Kai Wenning segera meloncat turun dari atap untuk bergabung bersama Feifei dan yang lainnya.

"Eh itu guru Kai," ucap Li Wen yang langsung mendekati Kai Wenning. Kai Wenning tersenyum menatap murid-muridnya. Pandangan Kai Wenning mengarah pada Wei Feifei.

Klan Wei terkenal dengan paras yang rupawan, harusnya ia yakin sejak pertemuan pertamanya kalau gadis cantik di hadapannya adalah Klan Wei.

"Feifei, bagaimana dengan lukamu?" tanya Kai Wenning.

"Semua baik-baik saja," jawab Feifei.

"Jangan gegabah lagi. Lain kali aku tidak akan mengajakmu untuk ke tempat-tempat berbahaya."

"Ajak aku, aku ingin berburu monster," pekik Wei Feifei mendekati Kai Wenning. Gadis itu mencekal tangan Kai Wenning yang membuat teman-temannya terkesiap.

"Ya, ajak aku lagi, ya. Aku akan belajar ilmu pedang dengan giat biar bisa mengalahkan banyak monster dan menaklukkan ilmu sihir mereka," ujar Feifei lagi.

"Setelah menaklukkan saja kamu langsung pingsan, dasar gak tahu malu," cibir Li Rouwan yang senang mencari gara-gara dengan Feifei.

"Ekhem." Suara deheman membuat semua murid menatap ke arah sumber suara. Lan Yunxi datang mendekat ke murid-muridnya. Dengan kompak murid-muridnya menundukkan kepalanya untuk salam penyambutan.

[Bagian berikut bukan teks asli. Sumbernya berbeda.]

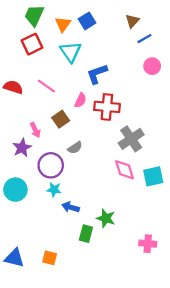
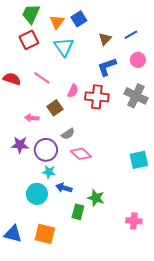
brown triangle: (132, 21) -> (105, 39), moved
blue L-shape: (97, 74) -> (107, 67), moved
pink arrow: (35, 130) -> (32, 118), turned 120
gray cross: (131, 139) -> (136, 96), moved, turned -30
purple star: (22, 148) -> (20, 145), moved, turned 30
pink diamond: (125, 170) -> (81, 154), moved, turned -30
cyan circle: (15, 190) -> (37, 194), moved
orange square: (50, 258) -> (45, 234), size x1.5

Lan Yunxi menatap Feifei dari atas sampai bawah, memastikan kalau gadis di hadapannya baik-baik saja. Feifei yang ditatap pun menundukkan kepalanya. Pandangan Lan Yunxi mengarah pada muridnya yang lain.

"Di mana pedang kalian?" tanya Lan Yunxi pada Ai Biyan, Li Wen dan Li Rouwan yang tidak membawa pedangnya.

"Di kamar, guru," jawab mereka kikuk.

"Apa kalian tidak mau mengikuti pembelajaran pedang hari ini?" tanya Lan Yunxi. Buru-buru ketiga murid itu langsung pergi begitu saja. Wei Feifei tertawa geli melihat teman-temannya.

Di atap, Wei Lian Zai membalikkan tubuhnya. Pria itu pergi dari sana karena merasa adiknya baik-baik saja. Ia akan datang lain waktu untuk berbicara dengan adiknya. Saat ini masih ada yang perlu ia kerjakan.